If it's based on PC tech, it won't be an emulator like the NES Classic or similar emulations of old consoles. None of those are PC tech. Most arcade systems and both top consoles out right now are all PC tech, so Atari is probably looking at trying to steal the low-end market from Sony and MS.

Reply Score: 2

RE: PC Tech
by kwanbis on Wed 21st Jun 2017 22:21 UTC in reply to "PC Tech"
kwanbis Member since:
2005-07-06

Why do you say that? There are hundred of emulators that run on PC hardware.

Reply Score: 3

RE[2]: PC Tech
by JLF65 on Wed 21st Jun 2017 22:44 UTC in reply to "RE: PC Tech"
JLF65 Member since:
2005-07-06

Yes, but commercial emulation devices are ALL invariably some ultra-cheap ARM SoC device, not PCs. Why? You can make 1000 ARM SoC emulators for the price of a single PC emulator. The only PC-based emulation systems I've seen for sale were hand-made MAME cabinets for people who want to play a bunch of old arcade games and have more money than sense.

Edited 2017-06-21 22:46 UTC

Reply Score: 3

RE[3]: PC Tech
by leech on Wed 21st Jun 2017 23:16 UTC in reply to "RE[2]: PC Tech"
leech Member since:
2006-01-10

If it is PC based, then it is already on the level of Xbone and PS4. Now if it will compete with them... or even be as powerful, only time will tell. Software support is the key challenge.

Reply Score: 2

RE[4]: PC Tech
by JLF65 on Thu 22nd Jun 2017 16:12 UTC in reply to "RE[3]: PC Tech"
JLF65 Member since:
2005-07-06

I'm thinking they might make it a generation back from the APUs used in the PS4/XBone to make it super-cheap... something along the lines of the Switch (the power of, not the chipset of). Then they'll remake all their old classic IP as 3D games to try and draw in the suckers.

Reply Score: 2

RE[5]: PC Tech
by leech on Fri 23rd Jun 2017 15:54 UTC in reply to "RE[4]: PC Tech"
leech Member since:
2006-01-10

Hmm, I was thinking something like the Intel NUC.

Reply Score: 2

RE[6]: PC Tech
by JLF65 on Fri 23rd Jun 2017 16:16 UTC in reply to "RE[5]: PC Tech"
JLF65 Member since:
2005-07-06

Can't compute with an AMD APU of any generation, be it (computing) power, energy consumption, or value.
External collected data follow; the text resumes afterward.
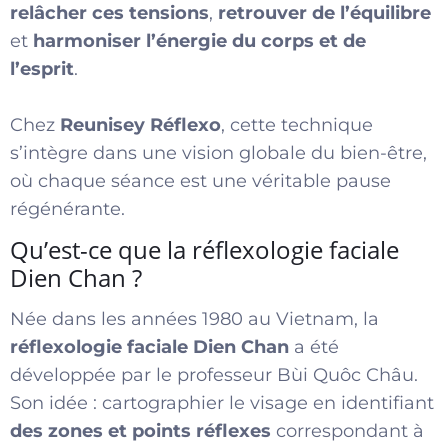
relâcher ces tensions
,
retrouver de l’équilibre
et
harmoniser l’énergie du corps et de
l’esprit
.
Chez
Reunisey Réflexo
, cette technique
s’intègre dans une vision globale du bien-être,
où chaque séance est une véritable pause
régénérante.
Qu’est-ce que la réflexologie faciale
Dien Chan ?
Née dans les années 1980 au Vietnam, la
réflexologie faciale Dien Chan
a été
développée par le professeur Bùi Quôc Châu.
Son idée : cartographier le visage en identifiant
des zones et points réflexes
correspondant à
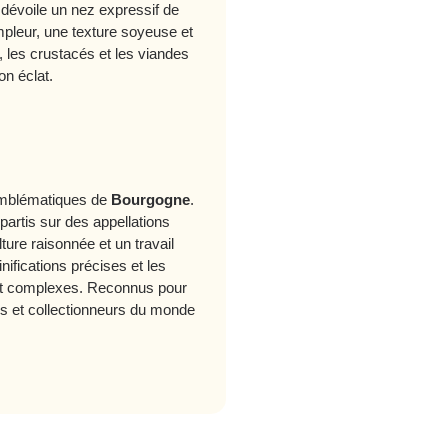
dévoile un nez expressif de
ampleur, une texture soyeuse et
, les crustacés et les viandes
on éclat.
 emblématiques de
Bourgogne
.
partis sur des appellations
lture raisonnée et un travail
nifications précises et les
s et complexes. Reconnus pour
s et collectionneurs du monde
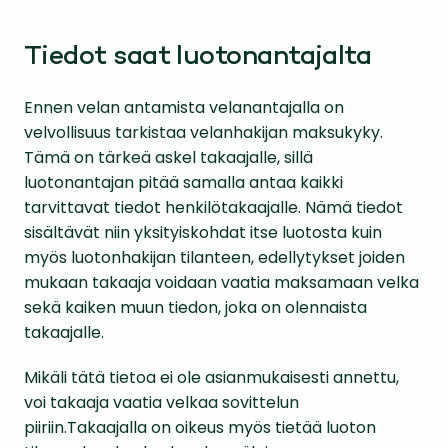
Tiedot saat luotonantajalta
Ennen velan antamista velanantajalla on
velvollisuus tarkistaa velanhakijan maksukyky.
Tämä on tärkeä askel takaajalle, sillä
luotonantajan pitää samalla antaa kaikki
tarvittavat tiedot henkilötakaajalle. Nämä tiedot
sisältävät niin yksityiskohdat itse luotosta kuin
myös luotonhakijan tilanteen, edellytykset joiden
mukaan takaaja voidaan vaatia maksamaan velka
sekä kaiken muun tiedon, joka on olennaista
takaajalle.
Mikäli tätä tietoa ei ole asianmukaisesti annettu,
voi takaaja vaatia velkaa sovittelun
piiriin.Takaajalla on oikeus myös tietää luoton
Not to mention that AMD is VERY willing to work with people on exactly what goes into "your" APU.

Reply Score: 2

RE[7]: PC Tech
by Kochise on Fri 23rd Jun 2017 19:14 UTC in reply to "RE[6]: PC Tech"
Kochise Member since:
2006-03-03

I do not understand your statement. What's the problem with AMD? From experience, they are delivering. And what would need the new Atari box to run? I don't think they plan to be listed on top500 with their stuff, none on the legacy Atari hardware ever did, not even the Jaguar, first 64 bits gaming console.

Reply Score: 2

Atari is not Atari
by Kochise on Wed 21st Jun 2017 19:50 UTC
Kochise
Member since:
2006-03-03

There is the original era, pre 83s', that is the original Bushnell' Atari (Pong, VCS, ...) and Atari Games (Tengen) ruled under Time Warner once they bought them. Good licenses that entertained kids' from the 70s'.
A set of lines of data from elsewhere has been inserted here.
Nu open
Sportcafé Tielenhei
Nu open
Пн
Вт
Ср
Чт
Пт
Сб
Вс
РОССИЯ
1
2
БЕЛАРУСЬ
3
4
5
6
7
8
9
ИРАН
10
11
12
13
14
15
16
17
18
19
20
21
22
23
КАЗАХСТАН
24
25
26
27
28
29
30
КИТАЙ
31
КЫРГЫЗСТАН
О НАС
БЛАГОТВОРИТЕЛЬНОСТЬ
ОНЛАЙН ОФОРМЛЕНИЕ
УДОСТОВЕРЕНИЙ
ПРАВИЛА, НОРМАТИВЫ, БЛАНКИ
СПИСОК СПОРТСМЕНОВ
Then there was the post 83s' era ruled under Tramiel that was mostly about computers (ST, TT, Portfolio, Falcon). Pretty decent 68k technology sold at a fairly decent price. But that stalled for too long.
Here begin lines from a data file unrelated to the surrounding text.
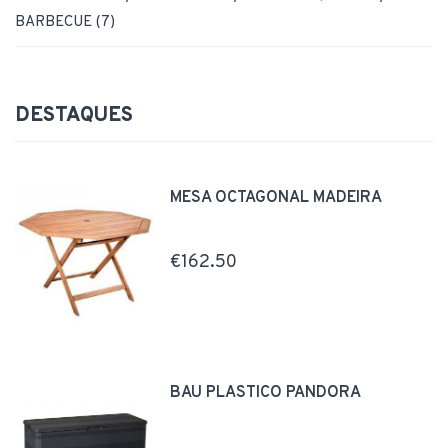
BARBECUE (7)
DESTAQUES
MESA OCTAGONAL MADEIRA
€162.50
BAÚ PLÁSTICO PANDORA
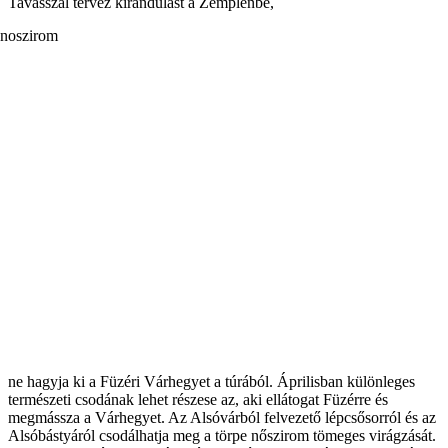
Tavasszal tervez kirándulást a Zemplénbe,
ne hagyja ki a Füzéri Várhegyet a túrából. Áprilisban különleges
természeti csodának lehet részese az, aki ellátogat Füzérre és
megmássza a Várhegyet. Az Alsóvárból felvezető lépcsősorról és az
Alsóbástyáról csodálhatja meg a törpe nőszirom tömeges virágzását.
Finally there is the post 96s' era when Atari went bankrupt after trying to come back to video games, sold its lasting assets to JTS, then Hasbro, then Infogrames, then whoever it can be.

The two former eras are the most interesting, the later is bullshit. Only trying to surf on nostalgia and past fame. Forget about Atari, it's now no more than overpaid executives running an empty shell but a few IPs.

https://en.wikipedia.org/wiki/Atari#Infogrames.2FAtari_SA_.282001-pr...

On January 21, 2013, Atari, Atari Interactive, Humongous, and California US Holdings (collectively, the "Companies") filed petitions for relief under Chapter 11 of the United States Bankruptcy Code in the United States Bankruptcy Court for the Southern District of New York. All three Ataris emerged from bankruptcy one year later and the entering of the social casino gaming industry with Atari Casino. Frederic Chesnais, who now heads all three companies, stated that their entire operations consist of a staff of 10 people.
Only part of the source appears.